Начали совещаться, чем бы заменить нигилистов, и долгое время не могли прийти ни к какому результату. Наконец меня осенила счастливая мысль.
— Послушайте! — сказал я, — да об чем же мы говорим! Поставьте «адвокаты» — будет и правдоподобно, и без риску!
— Ах, бог ты мой! А мы-то разговариваем! Ну, батюшка, исполать вам! Представьте себе: ведь я уж давно догадался, что есть тут какая-то неловкость, и все время, покуда корректуру правил, — все думал: чем бы этих нигилистов заменить? И что ж! всякие должности так и вертятся на языке: и нотариусы, и мировые судьи, и гласные городской думы, и даже члены трактирной депутации, и, наконец, офицеры, а самого-то главного, самого-то подходящего звания — так ведь и не пришло на ум! Адвокаты! Ну, они! они и есть! Теперь у нас все как по маслу пойдет!

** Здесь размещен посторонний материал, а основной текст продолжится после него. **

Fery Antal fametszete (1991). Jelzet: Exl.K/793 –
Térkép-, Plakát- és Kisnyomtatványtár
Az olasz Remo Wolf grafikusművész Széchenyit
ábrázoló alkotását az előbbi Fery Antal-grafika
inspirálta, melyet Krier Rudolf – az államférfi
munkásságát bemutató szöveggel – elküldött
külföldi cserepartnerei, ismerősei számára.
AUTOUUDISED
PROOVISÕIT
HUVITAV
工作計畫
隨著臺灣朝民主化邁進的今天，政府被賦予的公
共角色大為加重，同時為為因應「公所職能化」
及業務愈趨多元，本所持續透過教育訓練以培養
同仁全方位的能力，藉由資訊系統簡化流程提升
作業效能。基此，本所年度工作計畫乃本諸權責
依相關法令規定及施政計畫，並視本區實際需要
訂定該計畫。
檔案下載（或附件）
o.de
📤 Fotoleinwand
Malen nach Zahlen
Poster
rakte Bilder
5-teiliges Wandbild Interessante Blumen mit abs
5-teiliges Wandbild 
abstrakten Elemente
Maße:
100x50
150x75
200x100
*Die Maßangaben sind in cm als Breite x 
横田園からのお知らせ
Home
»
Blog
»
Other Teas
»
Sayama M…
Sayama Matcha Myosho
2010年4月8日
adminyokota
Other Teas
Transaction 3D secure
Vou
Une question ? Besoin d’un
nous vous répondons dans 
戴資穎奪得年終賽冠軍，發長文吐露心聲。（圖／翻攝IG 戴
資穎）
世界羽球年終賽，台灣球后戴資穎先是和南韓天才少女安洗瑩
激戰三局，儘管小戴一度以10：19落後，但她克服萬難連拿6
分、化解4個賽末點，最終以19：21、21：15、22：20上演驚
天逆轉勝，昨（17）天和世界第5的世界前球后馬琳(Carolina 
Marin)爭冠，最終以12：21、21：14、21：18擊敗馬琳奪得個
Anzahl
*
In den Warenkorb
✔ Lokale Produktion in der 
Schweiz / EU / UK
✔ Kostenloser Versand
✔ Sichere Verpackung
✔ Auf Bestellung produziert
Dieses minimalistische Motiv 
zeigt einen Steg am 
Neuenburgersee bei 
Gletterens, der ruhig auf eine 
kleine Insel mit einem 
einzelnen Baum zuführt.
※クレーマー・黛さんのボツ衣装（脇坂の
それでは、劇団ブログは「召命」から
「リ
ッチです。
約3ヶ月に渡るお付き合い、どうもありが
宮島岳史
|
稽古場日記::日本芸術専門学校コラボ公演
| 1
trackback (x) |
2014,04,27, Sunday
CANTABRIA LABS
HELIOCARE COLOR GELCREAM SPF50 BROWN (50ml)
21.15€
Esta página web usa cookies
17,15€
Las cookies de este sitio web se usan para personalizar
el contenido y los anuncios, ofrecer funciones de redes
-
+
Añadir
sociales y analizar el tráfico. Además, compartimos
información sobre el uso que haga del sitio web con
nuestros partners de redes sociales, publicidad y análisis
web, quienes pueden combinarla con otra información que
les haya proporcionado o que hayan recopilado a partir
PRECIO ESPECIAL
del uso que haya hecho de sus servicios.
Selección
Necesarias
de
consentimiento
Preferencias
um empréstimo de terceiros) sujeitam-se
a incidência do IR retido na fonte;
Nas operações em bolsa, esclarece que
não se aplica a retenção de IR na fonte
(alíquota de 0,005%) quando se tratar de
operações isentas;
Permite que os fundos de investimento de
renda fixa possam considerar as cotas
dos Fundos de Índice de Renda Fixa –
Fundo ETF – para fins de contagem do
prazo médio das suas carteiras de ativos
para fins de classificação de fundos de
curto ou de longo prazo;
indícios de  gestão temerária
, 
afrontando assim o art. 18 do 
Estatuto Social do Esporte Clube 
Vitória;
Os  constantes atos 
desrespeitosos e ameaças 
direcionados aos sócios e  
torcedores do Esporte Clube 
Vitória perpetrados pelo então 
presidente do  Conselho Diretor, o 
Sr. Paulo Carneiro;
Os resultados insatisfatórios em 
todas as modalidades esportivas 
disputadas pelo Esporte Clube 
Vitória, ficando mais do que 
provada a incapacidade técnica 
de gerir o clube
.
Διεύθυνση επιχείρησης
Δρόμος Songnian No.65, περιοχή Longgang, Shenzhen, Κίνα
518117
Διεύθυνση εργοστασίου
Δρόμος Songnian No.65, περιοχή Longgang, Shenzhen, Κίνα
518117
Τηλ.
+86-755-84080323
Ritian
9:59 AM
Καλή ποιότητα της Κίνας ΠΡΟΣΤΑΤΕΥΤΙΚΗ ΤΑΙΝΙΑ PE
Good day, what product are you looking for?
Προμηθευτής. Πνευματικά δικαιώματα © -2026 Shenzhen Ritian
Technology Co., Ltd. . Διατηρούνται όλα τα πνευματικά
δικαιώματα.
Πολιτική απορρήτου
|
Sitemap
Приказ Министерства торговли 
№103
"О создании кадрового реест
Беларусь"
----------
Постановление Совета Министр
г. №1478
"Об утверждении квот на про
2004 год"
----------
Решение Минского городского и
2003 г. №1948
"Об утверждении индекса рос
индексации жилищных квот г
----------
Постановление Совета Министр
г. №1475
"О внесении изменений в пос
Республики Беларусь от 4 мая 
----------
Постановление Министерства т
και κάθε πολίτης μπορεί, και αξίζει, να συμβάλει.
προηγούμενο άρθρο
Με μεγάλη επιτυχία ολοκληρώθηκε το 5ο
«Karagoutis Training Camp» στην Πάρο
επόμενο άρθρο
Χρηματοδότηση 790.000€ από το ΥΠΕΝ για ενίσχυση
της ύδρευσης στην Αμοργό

— «Рассказывают еще другой случай: один действительный статский кокодес (то есть адвокат) явился вечером в демидрон, держа на руке какое-то шерстяное одеяние, которое все приняли за плед. По обыкновению, он уселся в обществе «этих дам» и в продолжение некоторого времени вел себя довольно прилично.
18
щеголь.
— А ведь это, кажется — истинное происшествие рассказано? — прервал я.
— Чего «кажется»! С нашим и было! — объяснил Алексей Степаныч, — на другой день, при докладе, сам мне расеказывал! Представьте, говорит, какое недоразумение вчера со мной вышло! А я себе молчу да думаю: рассказывай «недоразумение»! чай, нарочно всю штуку проделал, чтоб своей Альфонсинке удовольствие доставить!
— Но ловко ли, в таком случае, будет предавать это происшествие гласности? — усомнился Молчалин 2-й.
— Небось! Не обидится! Еще лестно будет, как на всю-то Россию репутацию любезного молодого человека приобретет! Вот если бы ты напечатал, что он «Историю Государства Российского» сочинил — ну, тогда не знаю: может быть, и обиделся бы. Да и то по неведению. Подозрительны они нонче, мой друг! Ведь другой с самой школьной скамьи книги-то в глаза не видал, да и напуган к тому, — ну и думает, что все — прокламации!
— «Таким образом, обещание мое исполнено: «мысль» найдена, и притом не простая «мысль», но сопровождаемая анекдотами вполне современного характера. По-настоящему, следовало бы на этом и остановиться, но я с ужасом замечаю, что все до сих пор мною написанное займет отнюдь не больше шести газетных столбцов, тогда как я во что бы то ни стало должен написать таковых двенадцать. Двенадцать столбцов убористой печати — это жестоко! Тяжело положение почтовой лошади, обязанной пробегать от сорока до пятидесяти верст в сутки, но в пользу ее все-таки существует смягчающее обстоятельство: она не имеет надобности выдумывать этой ежедневной порции в сорок — пятьдесят верст. Эти версты даны ей независимо от ее выбора; она — на то лошадь, то есть существо несвободное и неразумное, чтоб по первому требованию бежать куда глаза глядят. Напротив того, фельетонист по природе своей предполагается одаренным свободою выбора и не рожденным для ремесла почтовой лошади. Но в том-то и дело, что природа — сама по себе, а условия жизни — сами по себе. Эти последние большею частью так горько складываются, что человек собственным умом доходит до убеждения, что он — не человек, а лошадь. И, раз придя к этому убеждению, он свободно избирает себе ремесло фельетониста, то есть обязывается раз или два в неделю (смотря по требованиям аппетита) пробегать, в виду читателя, известное число верст. Но и этого еще мало: он обязывается населить эти версты призраками своей фантазии, и не такими, какие ему по душе, а такими, которые по душе другим и притом благовременны. И когда он вздумает пожаловаться читателям на безнадежность этой карьеры, ему говорят: сам виноват! сам выбрал себе ремесло — ну, и скачи, куда глаза глядят!
Итак, вперед. Оседлаю я коня быстролетного, запрягу я его в саночки-самокаточки и поведу к нему такую речь: конь мой, конь ретивой! сослужи ты мне службу верную, понеси меня через долы, через горы, через поля и луга, понеси за моря-окианы, за синюю даль, в один миг облети степи-поля неохватные, леса-долины неоглядные! Пусть прольется передо мной море бездонное, немереное, море горького русского гореваньица, море бесконечно льющихся русских слез! Одним словом, помоги мне написать фельетон, в котором было бы ровно двенадцать столбцов и который одинаково понравился бы и читателям, и цензурному ведомству.